He said that it was yet another demonstration of the generosity of the Japanese Government to Jamaica.

The Jamaica Defence Force (JDF) Coast Guard currently operates five vessels — two patrol vessels, the HMJS Cornwall (Netherlands) and the HMJS Middlesex (Netherlands); two patrol boats — HMJS Fort Charles (United States) and HMJS Paul Bogle (United States); and the interceptor vessel, Boston Whaler (United States).

The HMJS Cornwall and the HMJS Middlesex were received in 2017, after being ordered from the Dutch Damen Shipyards Group via a contract for two new Stan Patrol 4207 vessels, representing a renewal of the fleet. The new vessels were renamed HMJS Cornwall and HMJS Middlesex after two earlier JDF Coast Guard vessels which were sold to another country.

Minister of National Security Dr Horace Chang told the Jamaica Observer yesterday that he also welcomes the additional boats from Japan, as they will strengthen the country's ability to patrol its in-shore and offshore boundaries.

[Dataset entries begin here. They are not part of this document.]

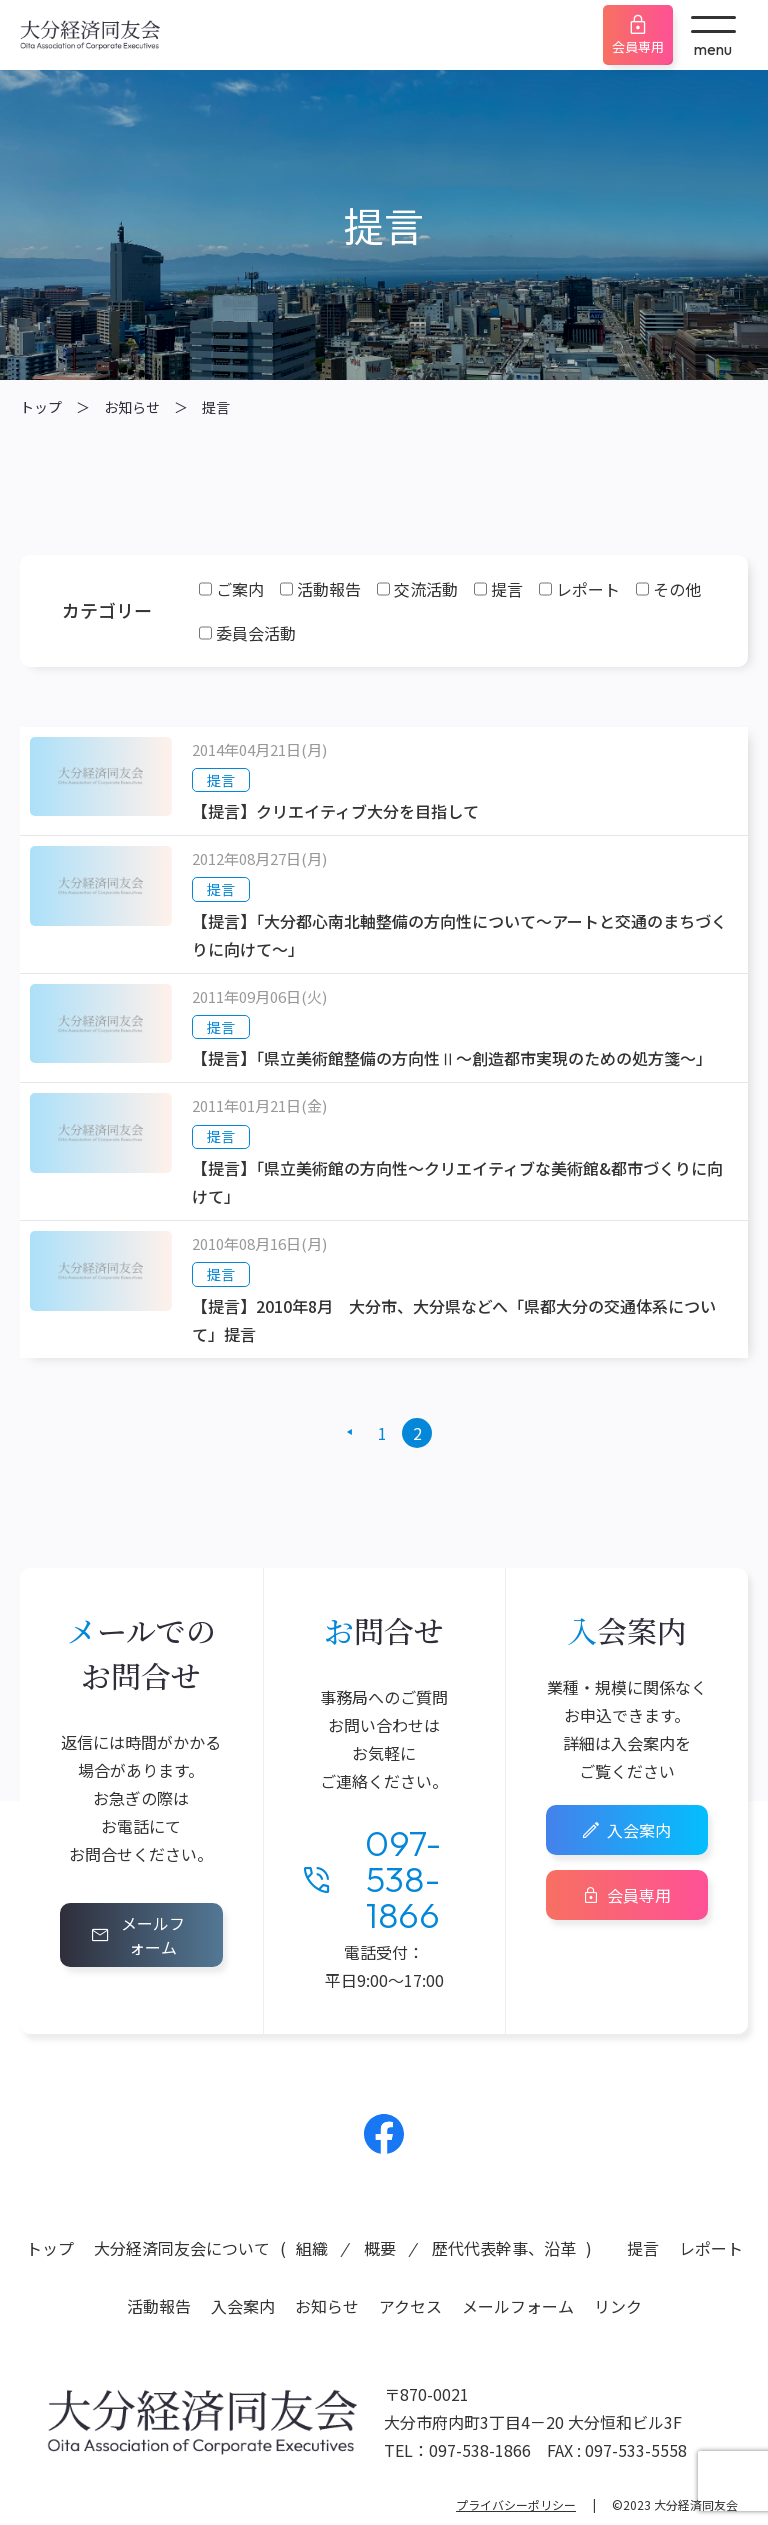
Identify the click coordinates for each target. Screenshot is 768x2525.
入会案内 (639, 1830)
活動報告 (329, 589)
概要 (380, 2248)
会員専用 (638, 46)
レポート (588, 589)
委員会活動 (256, 633)
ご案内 (240, 589)
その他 (677, 589)
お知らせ (132, 407)
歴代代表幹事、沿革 (504, 2248)
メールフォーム (153, 1935)
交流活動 (426, 589)
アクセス (410, 2306)
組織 (312, 2248)
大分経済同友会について (182, 2248)
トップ (41, 407)
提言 (216, 407)
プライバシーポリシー (516, 2504)
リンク (618, 2306)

Holness also signed a double taxation convention between Jamaica and Japan to encourage trade and investment between the two countries.

At the briefing, he noted the importance of the discussions with Abe on trade and investment, and their agreement to do more to encourage that relationship already being cemented with the signing of the double taxation agreement.

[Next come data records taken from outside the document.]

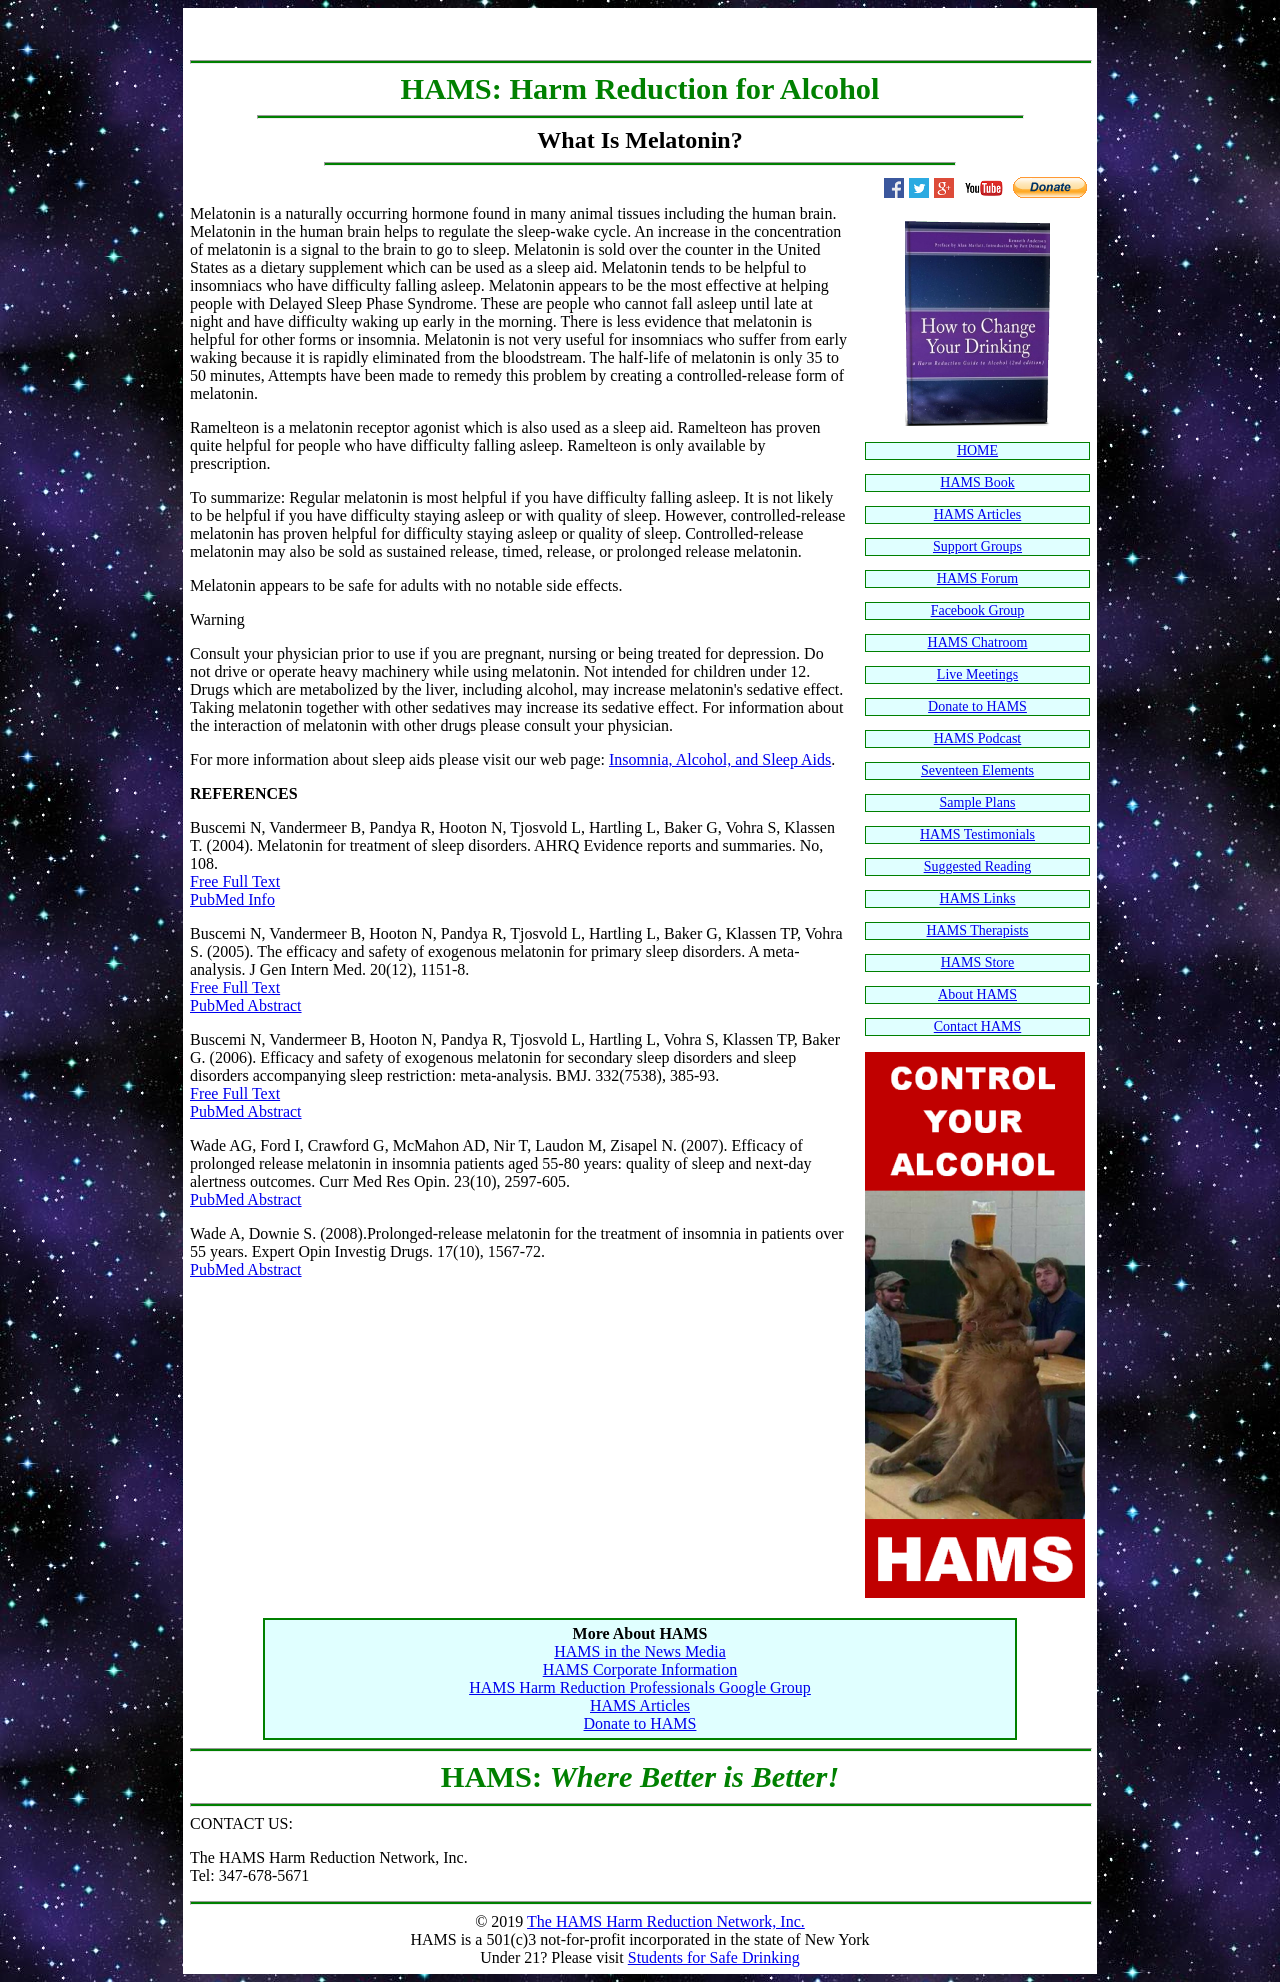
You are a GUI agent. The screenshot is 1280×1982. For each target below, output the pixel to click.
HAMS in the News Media (640, 1651)
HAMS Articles (640, 1705)
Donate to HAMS (640, 1723)
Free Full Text (235, 881)
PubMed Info (232, 899)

During their discussion, which took place ahead of the press conference, the two leaders talked about the scope of Jamaica/Japan relations and shared visions to advance engagements for mutual benefit.

“For over five decades Japan has been a major partner and genuine friend to Jamaica. Japan has consistently demonstrated its friendship to Jamaica in numerous ways, including through technical and economic programmes and volunteer missions in diverse areas. We are deeply grateful for these contributions to our national development efforts,” Holness said.

He also credited Japan's strong support for Jamaica and other small-island developing states of the Caribbean region to develop climate-resilient communities, adaptation strategies, and technologies.